[Problem statement] In the data below, begin at the line with "opportunities and hidden" and stop after the line with "through the online"; output those lines exactly and no pictures.

(Records from a collection)
******
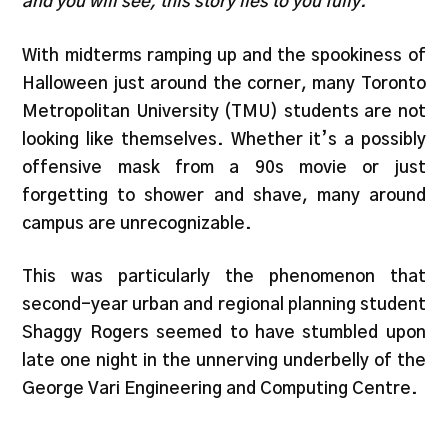
and you will see, this story lies to you fully.
With midterms ramping up and the spookiness of
Halloween just around the corner, many Toronto
Metropolitan University (TMU) students are not
looking like themselves. Whether it’s a possibly
offensive mask from a 90s movie or just
forgetting to shower and shave, many around
campus are unrecognizable.
This was particularly the phenomenon that
second-year urban and regional planning student
Shaggy Rogers seemed to have stumbled upon
late one night in the unnerving underbelly of the
George Vari Engineering and Computing Centre.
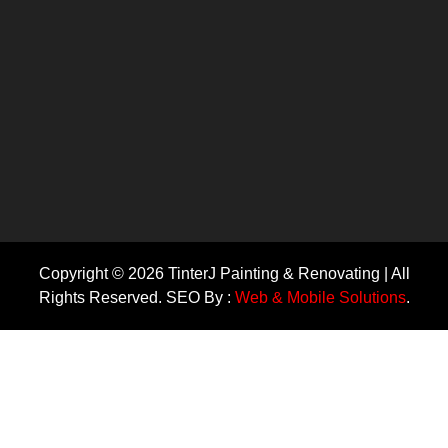
Copyright © 2026 TinterJ Painting & Renovating | All
Rights Reserved. SEO By :
Web & Mobile Solutions
.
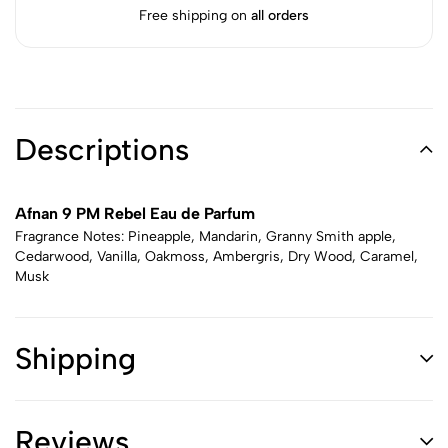
Free shipping on
all orders
Descriptions
Afnan 9 PM Rebel Eau de Parfum
Fragrance Notes: Pineapple, Mandarin, Granny Smith apple,
Cedarwood, Vanilla, Oakmoss, Ambergris, Dry Wood, Caramel,
Musk
Shipping
Reviews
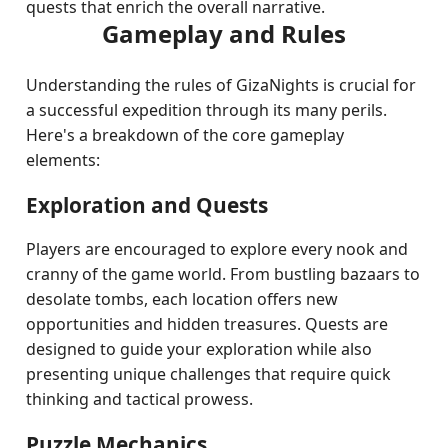
quests that enrich the overall narrative.
Gameplay and Rules
Understanding the rules of GizaNights is crucial for
a successful expedition through its many perils.
Here's a breakdown of the core gameplay
elements:
Exploration and Quests
Players are encouraged to explore every nook and
cranny of the game world. From bustling bazaars to
desolate tombs, each location offers new
opportunities and hidden treasures. Quests are
designed to guide your exploration while also
presenting unique challenges that require quick
thinking and tactical prowess.
Puzzle Mechanics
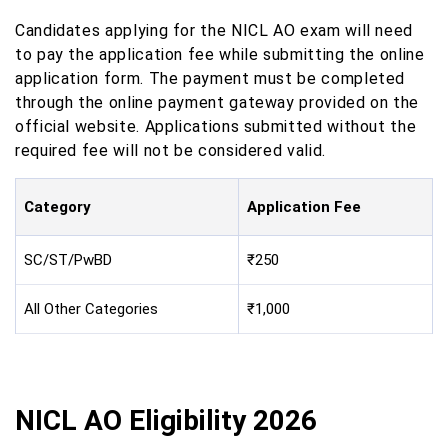
Candidates applying for the NICL AO exam will need
to pay the application fee while submitting the online
application form. The payment must be completed
through the online payment gateway provided on the
official website. Applications submitted without the
required fee will not be considered valid.
Category
Application Fee
SC/ST/PwBD
₹250
All Other Categories
₹1,000
NICL AO Eligibility 2026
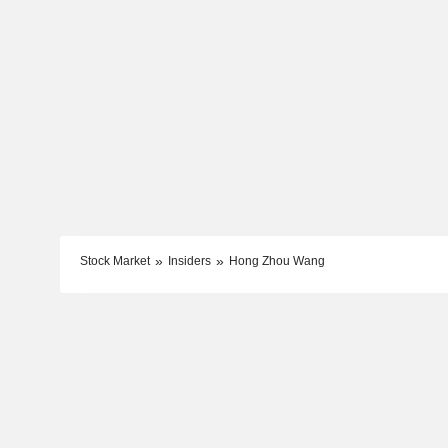
Stock Market
Insiders
Hong Zhou Wang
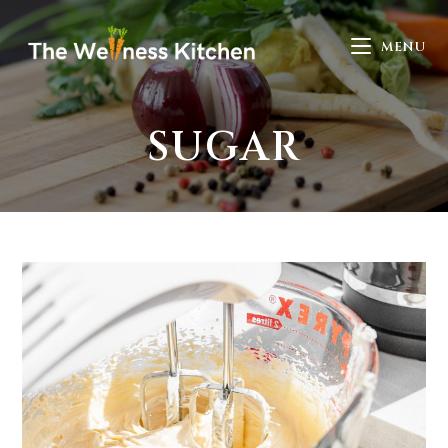
MENU
SUGAR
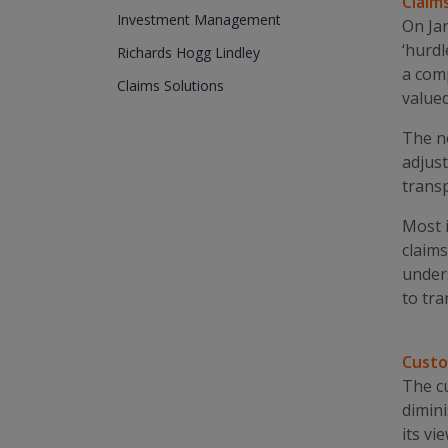
Claim
Investment Management
On Jan
‘hurdl
Richards Hogg Lindley
a comp
Claims Solutions
valued
The ne
adjust
transp
Most i
claims
under
to tra
Custo
The cu
dimini
its vi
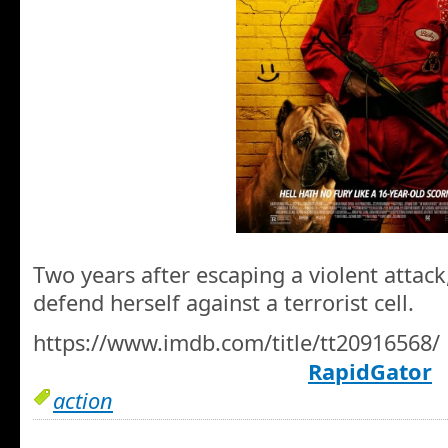
Two years after escaping a violent attack
defend herself against a terrorist cell.
https://www.imdb.com/title/tt20916568/
RapidGator
action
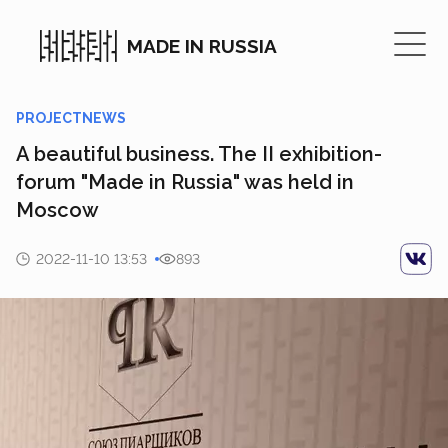
MADE IN RUSSIA
PROJECTNEWS
A beautiful business. The II exhibition-
forum "Made in Russia" was held in
Moscow
2022-11-10 13:53
893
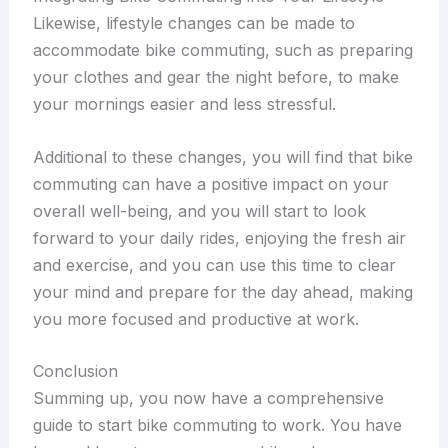
Likewise, lifestyle changes can be made to
accommodate bike commuting, such as preparing
your clothes and gear the night before, to make
your mornings easier and less stressful.
Additional to these changes, you will find that bike
commuting can have a positive impact on your
overall well-being, and you will start to look
forward to your daily rides, enjoying the fresh air
and exercise, and you can use this time to clear
your mind and prepare for the day ahead, making
you more focused and productive at work.
Conclusion
Summing up, you now have a comprehensive
guide to start bike commuting to work. You have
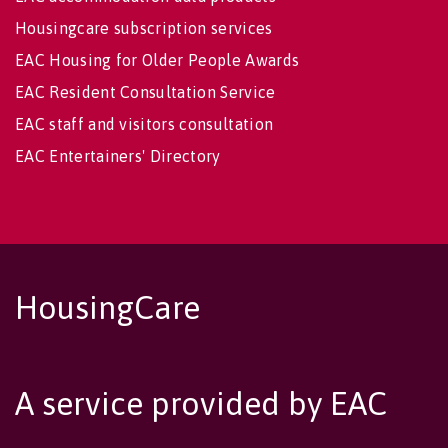
Housingcare subscription services
EAC Housing for Older People Awards
EAC Resident Consultation Service
EAC staff and visitors consultation
EAC Entertainers' Directory
HousingCare
A service provided by EAC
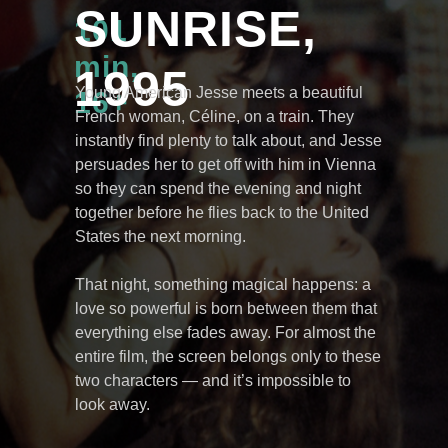
SUNRISE,
101
min,
1995
Young American Jesse meets a beautiful
16+
French woman, Céline, on a train. They
instantly find plenty to talk about, and Jesse
persuades her to get off with him in Vienna
so they can spend the evening and night
together before he flies back to the United
States the next morning.
That night, something magical happens: a
love so powerful is born between them that
everything else fades away. For almost the
entire film, the screen belongs only to these
two characters — and it’s impossible to
look away.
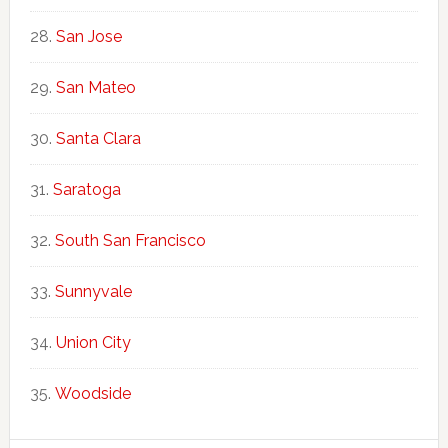
San Jose
San Mateo
Santa Clara
Saratoga
South San Francisco
Sunnyvale
Union City
Woodside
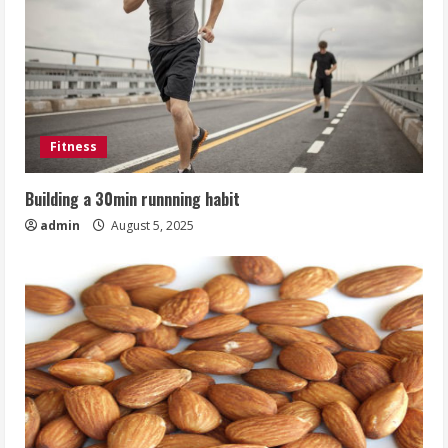
Fitness
Building a 30min runnning habit
admin
August 5, 2025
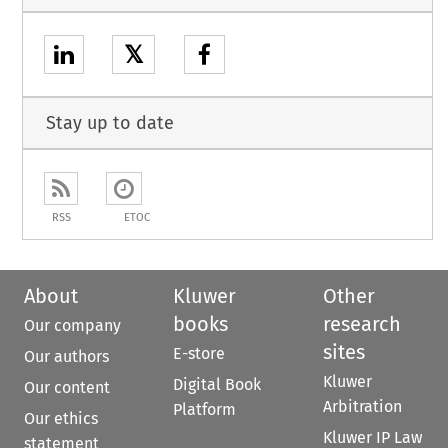
𝕏
Stay up to date
RSS
ETOC
About
Kluwer
Other
books
research
Our company
sites
E-store
Our authors
Kluwer
Digital Book
Our content
Arbitration
Platform
Our ethics
Kluwer IP Law
statement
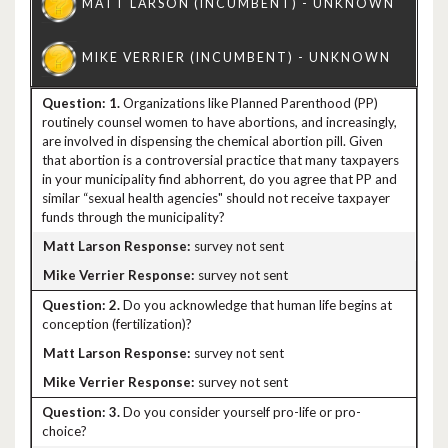
1.
Organizations like Planned Parenthood (PP)
routinely counsel women to have abortions, and increasingly,
are involved in dispensing the chemical abortion pill. Given
that abortion is a controversial practice that many taxpayers
in your municipality find abhorrent, do you agree that PP and
similar “sexual health agencies" should not receive taxpayer
funds through the municipality?
survey not sent
survey not sent
2.
Do you acknowledge that human life begins at
conception (fertilization)?
survey not sent
survey not sent
3.
Do you consider yourself pro-life or pro-
choice?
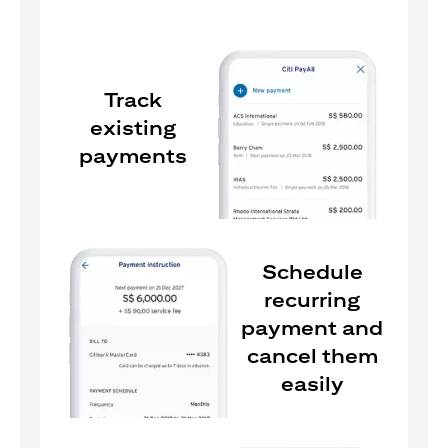
Track
existing
payments
Schedule
recurring
payment and
cancel them
easily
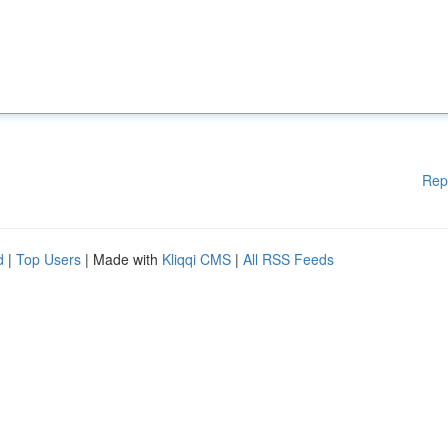
Rep
d
|
Top Users
| Made with
Kliqqi CMS
|
All RSS Feeds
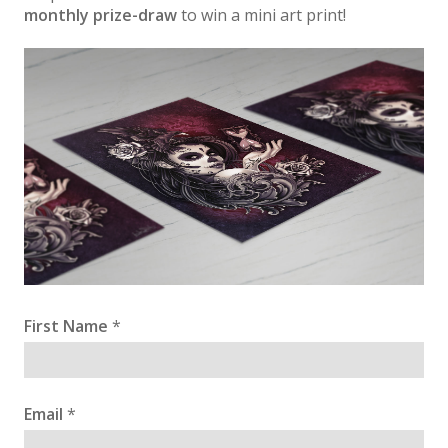
monthly prize-draw
to win a mini art print!
First Name
*
Email
*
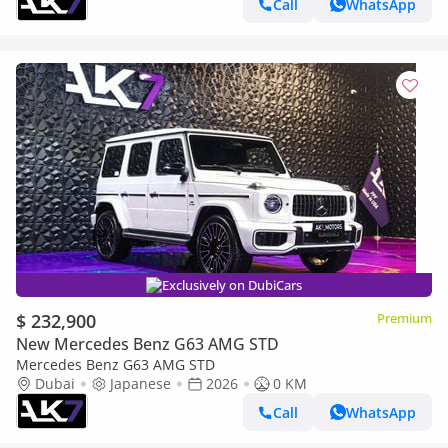
Call
WhatsApp
Exclusively on DubiCars
$ 232,900
Premium
New Mercedes Benz G63 AMG STD
Mercedes Benz G63 AMG STD
Dubai
Japanese
2026
0 KM
Call
WhatsApp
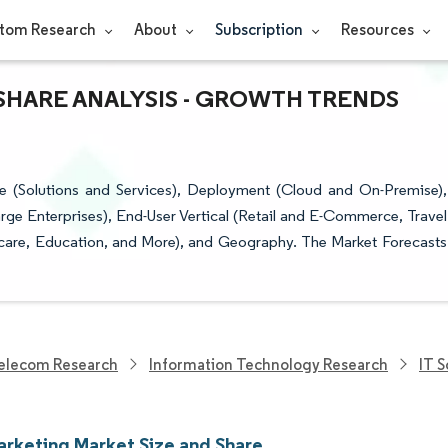
tom Research
About
Subscription
Resources
SHARE ANALYSIS - GROWTH TRENDS
 (Solutions and Services), Deployment (Cloud and On-Premise),
rge Enterprises), End-User Vertical (Retail and E-Commerce, Travel
hcare, Education, and More), and Geography. The Market Forecasts
elecom Research
Information Technology Research
IT 
arketing Market Size and Share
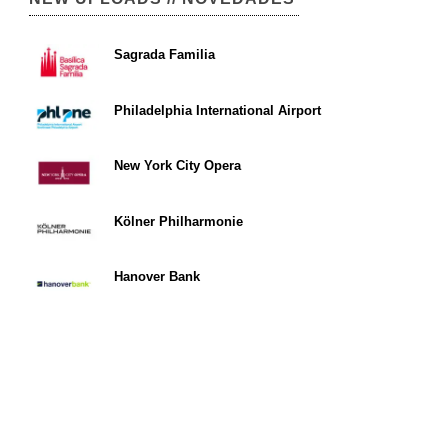
Sagrada Familia
Philadelphia International Airport
New York City Opera
Kölner Philharmonie
Hanover Bank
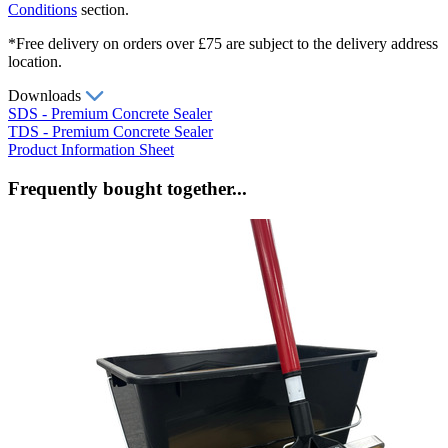
Conditions
section.
*Free delivery on orders over £75 are subject to the delivery address
location.
Downloads
SDS - Premium Concrete Sealer
TDS - Premium Concrete Sealer
Product Information Sheet
Frequently bought together...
******
[Written response]
opportunities and hidden treasures. Quests are
designed to guide your exploration while also
presenting unique challenges that require quick
thinking and tactical prowess.
Puzzle Mechanics
Candidates applying for the NICL AO exam will need
to pay the application fee while submitting the online
application form. The payment must be completed
through the online payment gateway provided on the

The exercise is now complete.